”Day as we know it, begins with the morning and ends with the evening. Why does the evening come before the morning at the end of each of the six days that God worked in Creation in Genesis chapter one?”
The principle question is why must you assume the evening is the end of the day? Says who? Modern society? Sure that’s how we are forced to set our clocks if we want to partake in the marketplace.
If God says evening, going into the night comes first, then that’s the beginning of the day and morning going into the daytime, is the end of the day.
It’s backwards to say that since the Hebrew people considered the day started in the evening that this is why Genesis 1 reads as it does. Rather because God said the day starts with the evening that is why the Hebrew people started their day in the evening.
In light of this your subsequent question
”Could it be that God created evening (the end of day) before morning (the beginning of day) because He is unique in that He is the only being in existence who has no beginning?”
becomes moot as you are contrasting two entirely different paradigms and the axioms contained within them, are by nature going to conflict.
Possibly you meant to ask why does God consider the darkness to be the first part of the day, the beginning and the day to end with illumination, with daytime? How does this reflect on His character?
In order of events, He created darkness first
“I form light and create darkness; I make well-being and create calamity; I am the Lord, who does all these things.”
Isaiah 45:7
Darkness was over the cosmos, heavens and earth, or over the waters.

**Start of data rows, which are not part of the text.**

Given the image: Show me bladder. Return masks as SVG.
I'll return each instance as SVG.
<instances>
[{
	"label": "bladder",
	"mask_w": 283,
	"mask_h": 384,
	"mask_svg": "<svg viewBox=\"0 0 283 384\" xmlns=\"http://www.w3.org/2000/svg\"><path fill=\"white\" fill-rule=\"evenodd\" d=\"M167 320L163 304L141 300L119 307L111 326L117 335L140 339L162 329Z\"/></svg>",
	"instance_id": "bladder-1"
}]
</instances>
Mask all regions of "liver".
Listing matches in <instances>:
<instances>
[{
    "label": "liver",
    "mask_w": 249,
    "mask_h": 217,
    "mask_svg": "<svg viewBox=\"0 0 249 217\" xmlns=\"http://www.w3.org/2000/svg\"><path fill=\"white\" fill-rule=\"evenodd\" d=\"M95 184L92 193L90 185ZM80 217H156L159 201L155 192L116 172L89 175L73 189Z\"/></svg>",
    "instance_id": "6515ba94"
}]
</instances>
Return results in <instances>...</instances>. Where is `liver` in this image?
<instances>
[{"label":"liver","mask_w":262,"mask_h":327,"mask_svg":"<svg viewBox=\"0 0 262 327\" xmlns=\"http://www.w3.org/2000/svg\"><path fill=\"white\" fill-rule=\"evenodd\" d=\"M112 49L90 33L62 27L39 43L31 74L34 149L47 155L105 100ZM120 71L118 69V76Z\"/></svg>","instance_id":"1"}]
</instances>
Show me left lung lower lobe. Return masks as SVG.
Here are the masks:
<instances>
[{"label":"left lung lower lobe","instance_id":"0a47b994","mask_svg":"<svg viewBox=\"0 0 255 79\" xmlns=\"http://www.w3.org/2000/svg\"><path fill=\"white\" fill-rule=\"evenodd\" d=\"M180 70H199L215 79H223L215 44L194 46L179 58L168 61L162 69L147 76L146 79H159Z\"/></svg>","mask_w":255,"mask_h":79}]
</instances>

“The earth was without form and void, and darkness was over the face of the deep. And the Spirit of God was hovering over the face of the waters.
Genesis 1:2
Afterwards God brought forth the light and had to separate the light from the darkness.
And God saw that the light was good. And God separated the light from the darkness.”
Genesis 1:4
Your question implies that darkness is uncreated. That doesn’t correspond to the text, even if it agrees with modern western thinking. Darkness cannot exist unless first there is somewhere for it to exist in. Prior to the beginning, prior to the creation of the cosmos there was nothing, meaning darkness itself did not exist either.
Conclusion
As such evening being first is an acknowledgment of chronology. The first day, which started in Genesis 1:1 at the beginning, at 00:00:00, corresponded to the evening time on subsequent days. When the sun went beyond the horizon around its circuit that was the end of one day and the beginning of the next. (And the sun was only placed in the heavens on day four, it didn’t exist prior to day four).

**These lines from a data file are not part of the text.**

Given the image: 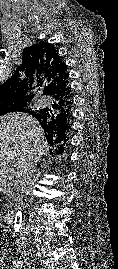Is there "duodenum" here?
Wrapping results in <instances>:
<instances>
[{"mask_svg": "<svg viewBox=\"0 0 118 269\" xmlns=\"http://www.w3.org/2000/svg\"><path fill=\"white\" fill-rule=\"evenodd\" d=\"M13 217L14 211L12 209H9L1 216V220L6 226H9L13 221Z\"/></svg>", "mask_w": 118, "mask_h": 269, "instance_id": "1", "label": "duodenum"}]
</instances>
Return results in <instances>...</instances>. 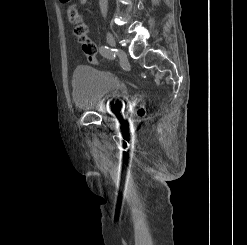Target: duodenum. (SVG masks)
I'll return each instance as SVG.
<instances>
[{
	"mask_svg": "<svg viewBox=\"0 0 247 245\" xmlns=\"http://www.w3.org/2000/svg\"><path fill=\"white\" fill-rule=\"evenodd\" d=\"M87 0H80L81 3H85Z\"/></svg>",
	"mask_w": 247,
	"mask_h": 245,
	"instance_id": "duodenum-1",
	"label": "duodenum"
}]
</instances>
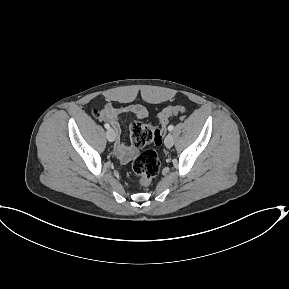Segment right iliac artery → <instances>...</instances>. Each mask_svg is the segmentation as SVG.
I'll return each instance as SVG.
<instances>
[{
	"instance_id": "1",
	"label": "right iliac artery",
	"mask_w": 289,
	"mask_h": 289,
	"mask_svg": "<svg viewBox=\"0 0 289 289\" xmlns=\"http://www.w3.org/2000/svg\"><path fill=\"white\" fill-rule=\"evenodd\" d=\"M104 127H105L106 129H109V128H110V125H109L108 123H106V124H104Z\"/></svg>"
}]
</instances>
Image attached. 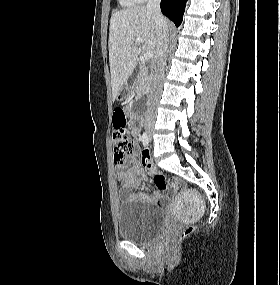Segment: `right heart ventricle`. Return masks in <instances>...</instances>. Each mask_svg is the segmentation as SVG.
Segmentation results:
<instances>
[{"label": "right heart ventricle", "instance_id": "right-heart-ventricle-1", "mask_svg": "<svg viewBox=\"0 0 280 285\" xmlns=\"http://www.w3.org/2000/svg\"><path fill=\"white\" fill-rule=\"evenodd\" d=\"M120 4L124 7H133L141 2V0H119Z\"/></svg>", "mask_w": 280, "mask_h": 285}]
</instances>
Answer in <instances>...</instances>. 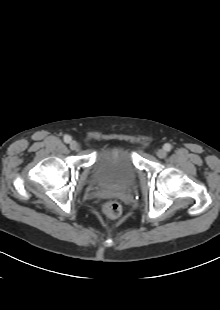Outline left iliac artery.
<instances>
[{"instance_id":"left-iliac-artery-1","label":"left iliac artery","mask_w":220,"mask_h":310,"mask_svg":"<svg viewBox=\"0 0 220 310\" xmlns=\"http://www.w3.org/2000/svg\"><path fill=\"white\" fill-rule=\"evenodd\" d=\"M163 148L166 150V151H171L172 149V146L169 144V143H166Z\"/></svg>"}]
</instances>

If we want to understand biblical prophecy and timing is of the essence then it pays to know when the day starts.
“But at midnight there was a cry, ‘Here is the bridegroom! Come out to meet him.’”
Matthew 25:6
If you think with a modern mind you would think midnight is the end of the current day, when in fact it’s already hours into the next day or what we would call tomorrow.
This passage if it has any prophetic correlation, and you were to understand it thinking we are already at the seventh day, the calendar is going into the eight day already, something should have happened already, you’d be misled because midnight is in the eight day and the Calendar would be expected to flow over into the eight day (thousandth year).